Your objective:
The listing is to be transcribed in full, with its images left out.

*** Begin section ***

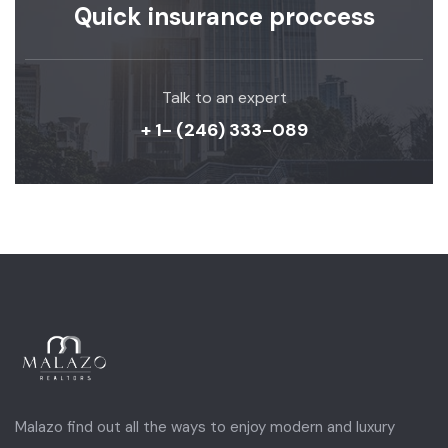
Quick insurance proccess
Talk to an expert
+ 1- (246) 333-089
Malazo find out all the ways to enjoy modern and luxury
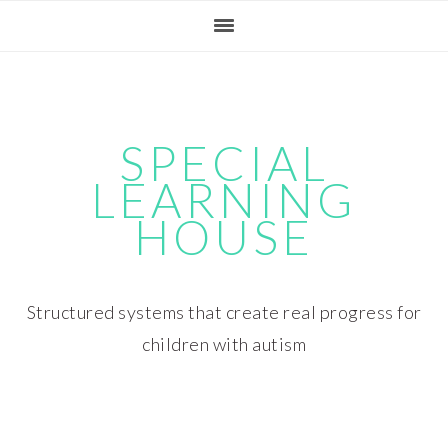
Skip
Skip
Skip
Skip
to
to
to
to
primary
main
primary
footer
navigation
content
sidebar
SPECIAL
LEARNING
HOUSE
Structured systems that create real progress for
children with autism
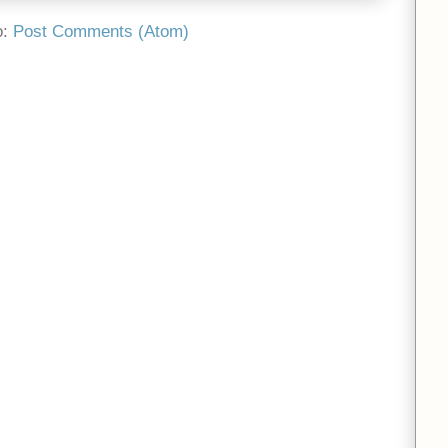
o:
Post Comments (Atom)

*** End section ***

Solution to this task:
Quick insurance proccess
Talk to an expert
+ 1- (246) 333-089
Malazo find out all the ways to enjoy modern and luxury
Skip
Skip
Skip
Skip
to
to
to
to
primary
main
primary
footer
navigation
content
sidebar
SPECIAL
LEARNING
HOUSE
Structured systems that create real progress for
children with autism
o:
Post Comments (Atom)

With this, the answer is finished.